CertPrepNowFREE
DatabricksTroubleshooting, Monitoring, and Optimization

Spark Performance & Troubleshooting Guide

Key Spark Configuration Parameters

The exam tests your knowledge of basic Spark tuning parameters: - spark.sql.shuffle.partitions (default: 200): Number of partitions after a shuffle operation. Reduce for small datasets, increase for large ones. - spark.default.parallelism: Default number of partitions for RDD operations. - spark.executor.memory: Memory allocated per executor. - spark.driver.memory: Memory allocated to the driver. - spark.sql.autoBroadcastJoinThreshold (default: 10MB): Tables below this size are automatically broadcast during joins.

Exam Tip: You need to know default values for shuffle.partitions (200) and autoBroadcastJoinThreshold (10MB). The exam asks you to identify the correct parameter to tune for a given performance problem.

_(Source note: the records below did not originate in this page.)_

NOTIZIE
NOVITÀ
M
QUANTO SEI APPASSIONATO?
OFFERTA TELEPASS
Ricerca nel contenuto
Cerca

Common Performance Bottlenecks

Three main bottlenecks to identify from Spark UI: 1. Data Skew: One partition has significantly more data than others, causing one task to run much longer. Fix: Salt keys, repartition, or use adaptive query execution. 2. Shuffle Spill (Disk Spill): Data exceeds executor memory during shuffle and spills to disk. Fix: Increase executor memory or reduce partition size. 3. Excessive Shuffling: Too many shuffle operations in the query plan. Fix: Reduce joins, use broadcast joins for small tables, or cache intermediate results.

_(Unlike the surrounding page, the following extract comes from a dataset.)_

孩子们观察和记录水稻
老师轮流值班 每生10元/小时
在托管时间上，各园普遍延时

Exam Tip: The exam shows Spark UI screenshots and asks you to identify the bottleneck. Look for: uneven task durations (skew), spill metrics (disk spill), or high shuffle read/write (excessive shuffling).

Using the Spark UI

The Spark UI provides several views for diagnosing performance: - Jobs tab: Overview of all jobs, their stages, and completion status - Stages tab: Detailed view of each stage including task metrics, shuffle sizes, and duration distribution - SQL/DataFrame tab: Query execution plans showing physical operators - Storage tab: Cached DataFrames and their memory usage Key metrics to check in the Stages tab: - Duration distribution (min, median, max) — large variance indicates skew - Shuffle Read/Write sizes — large values indicate expensive shuffles - Spill (Memory) and Spill (Disk) — non-zero values indicate memory pressure

Cluster Diagnostics

Common cluster issues and their causes: - Cluster startup failure: Insufficient quota in cloud provider, invalid instance type, or VPC/networking issues - Library conflicts: Incompatible Python package versions between cluster libraries and notebook libraries - Out-of-memory (OOM): Driver OOM from collecting too much data; Executor OOM from insufficient memory for the workload Diagnostic tools: Cluster event log, driver logs, Ganglia metrics (cluster-level resource usage)

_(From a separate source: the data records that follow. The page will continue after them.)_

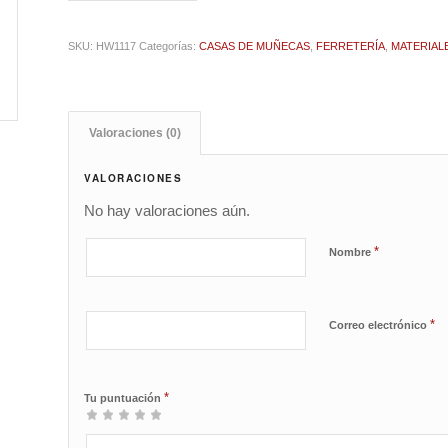
SKU:
HW1117
Categorías:
CASAS DE MUÑECAS
,
FERRETERÍA
,
MATERIAL
Valoraciones (0)
VALORACIONES
No hay valoraciones aún.
*
Nombre
*
Correo electrónico
*
Tu puntuación
1
2 de
3 de 5
4 de 5
5 de 5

Exam Tip: If the exam mentions collecting data to the driver (e.g., df.collect() or df.toPandas()), the likely issue is driver OOM. The fix is to avoid collecting large datasets or increase driver memory.

Predictive Optimization

Predictive Optimization is a Databricks feature that automatically runs maintenance operations (OPTIMIZE, VACUUM) on Delta tables based on usage patterns. When enabled, Databricks monitors table access patterns and automatically: - Compacts small files (OPTIMIZE) - Removes old files (VACUUM) - Applies Liquid Clustering This reduces manual maintenance overhead for production tables.

Exam Tip: Know that Predictive Optimization exists and what it does — automates OPTIMIZE and VACUUM. The exam may ask about it as a maintenance strategy.